Setelah berhasil menjinakkan Muris, Safan kembali memejamkan mata. Menikmati perjalanannya dibantu dengan semilir angin dari udara terbuka. Terlebih saat melewati hutan pinus, angin yang berhembus dari sana benar-benar membantunya. Sebab bagaimana dia bisa berada di dalam mobil yang sempit itu bersama dengan Muris dalam perjalanan dua jam itu? Ingat, Muris bau.

Baunya Muris itu takkan terendus bagi manusia. Pria itu menjaga penampilannya dengan dandanan necis serta guyuran satu liter parfum. Tetapi bagi makhluk astral, bau yang menguar dari tubuh Muris itu sungguh petaka. Tak peduli seberapa banyak parfum yang disemprotkannya maupun seberapa seringnya dia mandi, takkan mampu menutupi bau tersebut.

Sudah manipulatif, mata duitan, bau pula! Lalu mengapa Safan justru memperkerjakan dan bahkan membutuhkan pria tersebut? Jawabannya ada pada baunya.

Ya. Bahkan bisa dibilang kalau Safan membayar mahal Muris bukan untuk menjadi supirnya tetapi karena menguarkan bau menyengat tersebut. Karena bau itulah Safan jadi tidak perlu menghabiskan banyak waktunya untuk berurusan dengan makhluk astral lainnya. Segera setelah mencium bau Muris, mereka akan kabur dengan sendirinya.

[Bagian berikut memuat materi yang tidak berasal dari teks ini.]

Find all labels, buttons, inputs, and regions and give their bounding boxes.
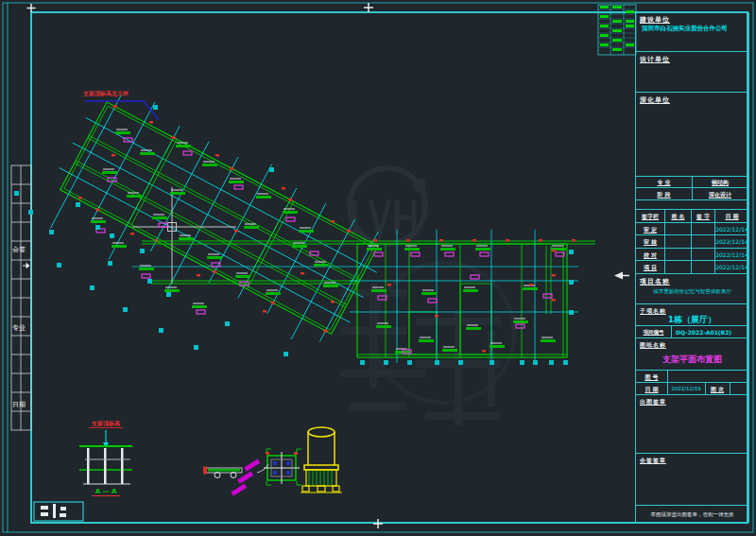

Sebenarnya Safan sendiri tidak sengaja memiliki ide tersebut. Empat tahun lalu saat tengah berkelana menikmati suasana Mostar, Safan tak sengaja melihat Muris dari kejauhan. Kondisi pria itu terkapar di pinggir jalan dengan lebam di sekujur tubuhnya -- kondisi yang wajar bagi penjudi yang tak mampu membayar hutangnya.

Tidak ada yang menolong Muris saat itu. Normal karena suasananya masih dini hari. Terlebih itu bukan jalanan yang biasanya dilewati oleh orang-orang. Yang tidak normal adalah dalam statusnya sebagai pendosa yang sekarat, tidak ada makhluk ghaib yang mengerubunginya. Safan seketika melihat ini sebagai keuntungan bagi dirinya yang kerap disenggol oleh makhluk ghaib lainnya. Jadilah Safan menolong Muris, membayar lunas hutang judinya, dan memperkerjakannya.

Jangan tanya awalnya bagaimana. Sungguh sulit bagi Safan untuk menahan bau Muris. Kalau digambarkan, jangankan membuat mual, pertama kali menciumnya saja rasanya Safan akan melebur menjadi abu. Untuk bisa tahan dengan itu, Safan harus melakukan latihan yang sesulit latihan menahan meminum darah manusia seperti yang dilewatinya saat baru menjadi vampir.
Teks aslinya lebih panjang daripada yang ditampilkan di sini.